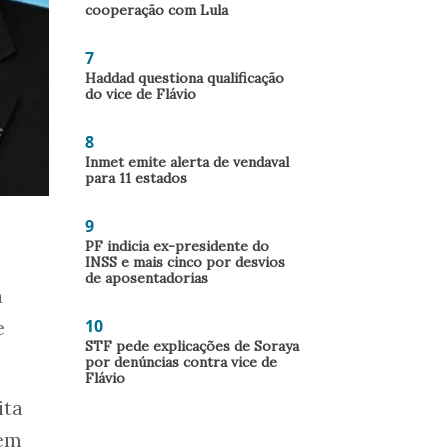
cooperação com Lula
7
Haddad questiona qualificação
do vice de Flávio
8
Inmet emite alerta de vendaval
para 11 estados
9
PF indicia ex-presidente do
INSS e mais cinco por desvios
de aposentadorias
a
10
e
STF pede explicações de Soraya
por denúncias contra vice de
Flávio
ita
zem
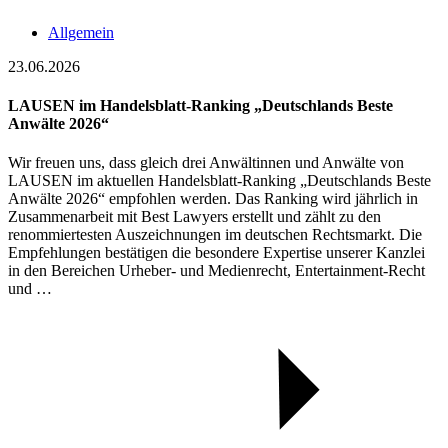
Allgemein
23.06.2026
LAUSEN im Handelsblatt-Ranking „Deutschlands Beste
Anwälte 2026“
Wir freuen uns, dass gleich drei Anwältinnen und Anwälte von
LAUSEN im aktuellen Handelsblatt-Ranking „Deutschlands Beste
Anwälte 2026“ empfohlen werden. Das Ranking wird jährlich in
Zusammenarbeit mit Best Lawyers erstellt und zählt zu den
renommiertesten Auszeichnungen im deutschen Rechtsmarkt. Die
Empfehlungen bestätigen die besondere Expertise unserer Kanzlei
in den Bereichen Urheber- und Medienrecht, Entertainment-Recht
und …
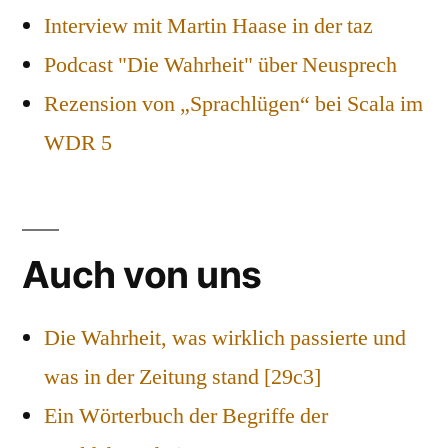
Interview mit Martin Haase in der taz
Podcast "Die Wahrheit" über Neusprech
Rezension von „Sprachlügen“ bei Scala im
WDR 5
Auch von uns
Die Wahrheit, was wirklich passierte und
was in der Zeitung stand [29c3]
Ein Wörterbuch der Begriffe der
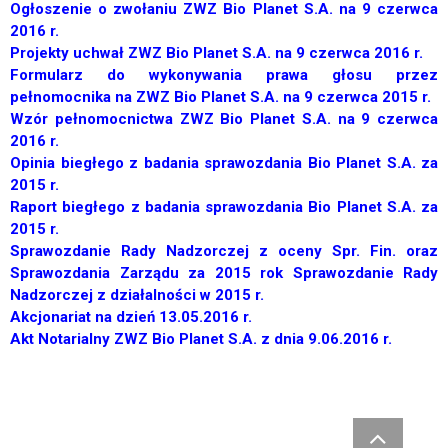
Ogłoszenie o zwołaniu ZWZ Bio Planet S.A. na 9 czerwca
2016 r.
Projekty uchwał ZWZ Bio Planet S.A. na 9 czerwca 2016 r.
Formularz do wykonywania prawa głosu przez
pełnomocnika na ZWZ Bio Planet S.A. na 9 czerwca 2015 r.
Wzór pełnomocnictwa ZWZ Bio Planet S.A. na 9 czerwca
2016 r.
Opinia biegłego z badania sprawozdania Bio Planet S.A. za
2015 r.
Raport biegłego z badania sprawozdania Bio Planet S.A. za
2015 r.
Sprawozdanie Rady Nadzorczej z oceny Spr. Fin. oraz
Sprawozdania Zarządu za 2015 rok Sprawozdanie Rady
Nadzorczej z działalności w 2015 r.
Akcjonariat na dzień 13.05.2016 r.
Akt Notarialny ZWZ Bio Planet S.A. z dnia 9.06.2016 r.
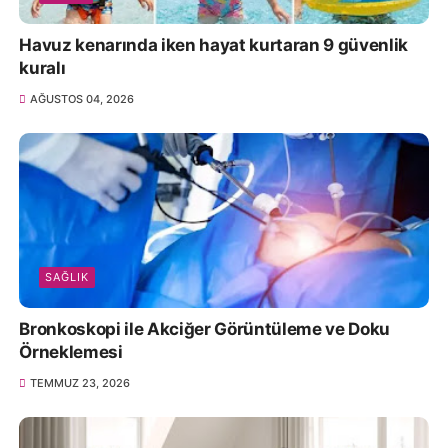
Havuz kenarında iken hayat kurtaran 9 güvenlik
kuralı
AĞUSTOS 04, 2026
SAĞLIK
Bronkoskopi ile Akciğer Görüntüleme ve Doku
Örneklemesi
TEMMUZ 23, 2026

* * *

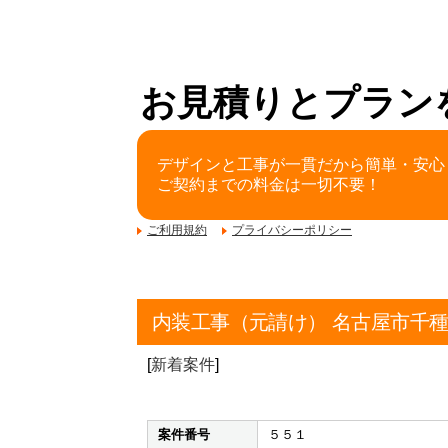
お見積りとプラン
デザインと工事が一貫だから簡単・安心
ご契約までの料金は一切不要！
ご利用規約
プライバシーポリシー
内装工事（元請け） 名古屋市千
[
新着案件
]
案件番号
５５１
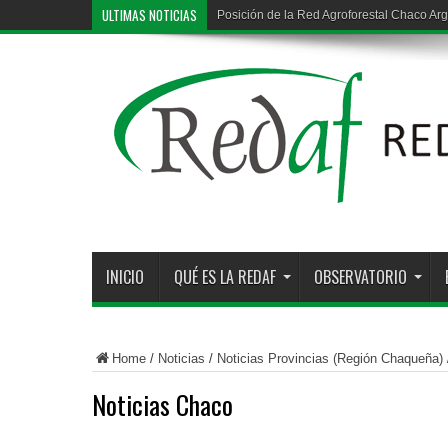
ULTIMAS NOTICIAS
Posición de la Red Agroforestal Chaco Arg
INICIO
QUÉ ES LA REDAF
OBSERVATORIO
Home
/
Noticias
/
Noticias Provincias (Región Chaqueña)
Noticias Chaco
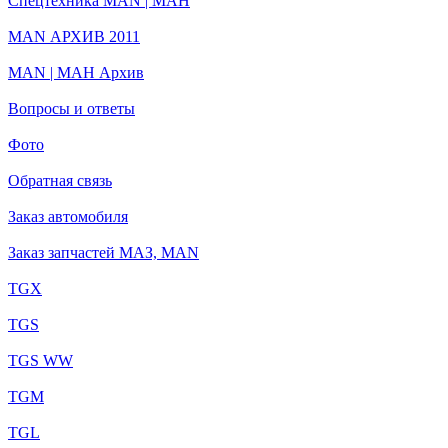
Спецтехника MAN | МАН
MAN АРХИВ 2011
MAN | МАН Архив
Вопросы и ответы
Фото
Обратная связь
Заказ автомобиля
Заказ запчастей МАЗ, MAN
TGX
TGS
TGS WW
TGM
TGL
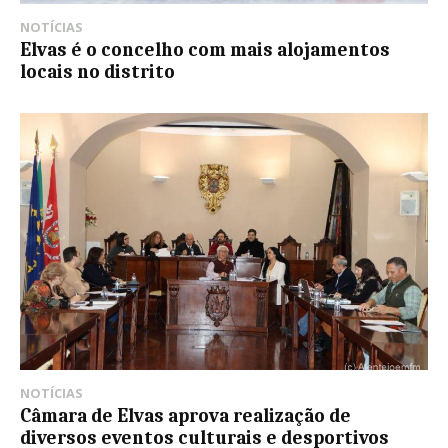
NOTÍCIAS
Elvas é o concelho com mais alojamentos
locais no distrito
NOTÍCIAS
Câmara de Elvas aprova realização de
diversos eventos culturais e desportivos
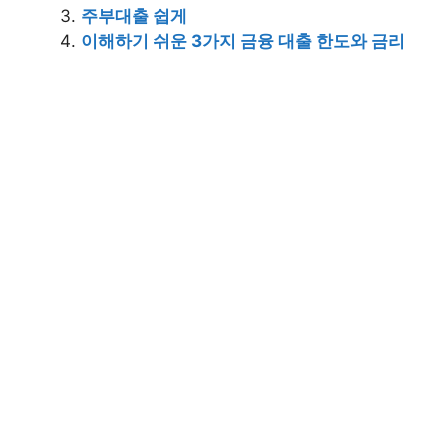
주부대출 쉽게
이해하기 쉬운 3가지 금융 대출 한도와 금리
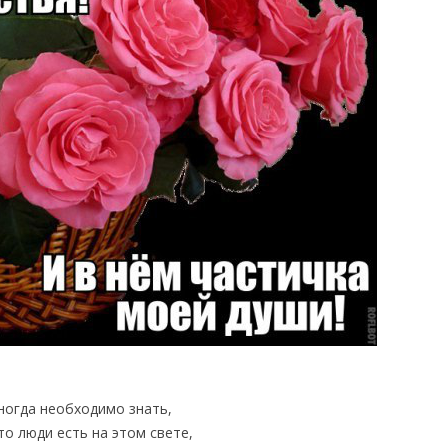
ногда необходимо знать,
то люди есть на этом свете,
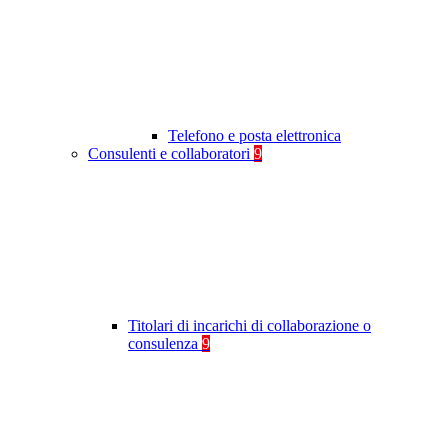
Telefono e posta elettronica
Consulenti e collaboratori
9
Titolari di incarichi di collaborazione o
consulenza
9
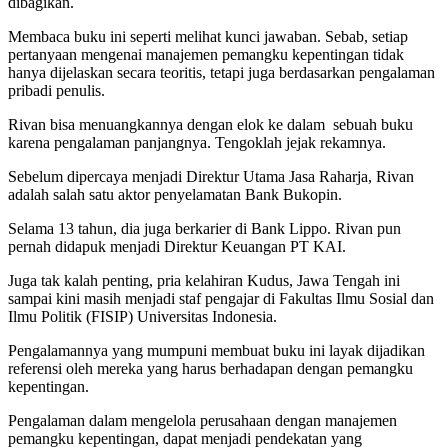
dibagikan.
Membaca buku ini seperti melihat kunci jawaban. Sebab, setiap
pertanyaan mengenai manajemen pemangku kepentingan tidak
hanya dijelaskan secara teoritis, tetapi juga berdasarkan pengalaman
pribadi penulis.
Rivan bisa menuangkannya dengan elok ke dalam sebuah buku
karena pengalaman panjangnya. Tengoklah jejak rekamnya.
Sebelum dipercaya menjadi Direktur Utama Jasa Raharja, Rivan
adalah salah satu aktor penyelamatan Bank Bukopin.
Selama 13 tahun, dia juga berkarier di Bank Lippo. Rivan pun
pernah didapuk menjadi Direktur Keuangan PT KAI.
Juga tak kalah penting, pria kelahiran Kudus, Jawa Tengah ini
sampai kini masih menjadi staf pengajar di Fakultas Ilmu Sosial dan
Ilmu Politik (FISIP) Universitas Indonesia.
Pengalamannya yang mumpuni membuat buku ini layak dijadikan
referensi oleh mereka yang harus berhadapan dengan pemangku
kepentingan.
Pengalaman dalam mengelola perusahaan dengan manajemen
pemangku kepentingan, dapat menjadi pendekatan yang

* * *

> _EXERCISE PROMPT_
Set the pictures aside and transcribe exactly the stretch of lines above, beginning with the one holding "was in der Zeitung stand [29c3]" and ending with the one holding "Sprawozdanie Rady Nadzorczej".

> _WRITTEN ANSWER_
was in der Zeitung stand [29c3]
Ein Wörterbuch der Begriffe der
Ogłoszenie o zwołaniu ZWZ Bio Planet S.A. na 9 czerwca
2016 r.
Projekty uchwał ZWZ Bio Planet S.A. na 9 czerwca 2016 r.
Formularz do wykonywania prawa głosu przez
pełnomocnika na ZWZ Bio Planet S.A. na 9 czerwca 2015 r.
Wzór pełnomocnictwa ZWZ Bio Planet S.A. na 9 czerwca
2016 r.
Opinia biegłego z badania sprawozdania Bio Planet S.A. za
2015 r.
Raport biegłego z badania sprawozdania Bio Planet S.A. za
2015 r.
Sprawozdanie Rady Nadzorczej z oceny Spr. Fin. oraz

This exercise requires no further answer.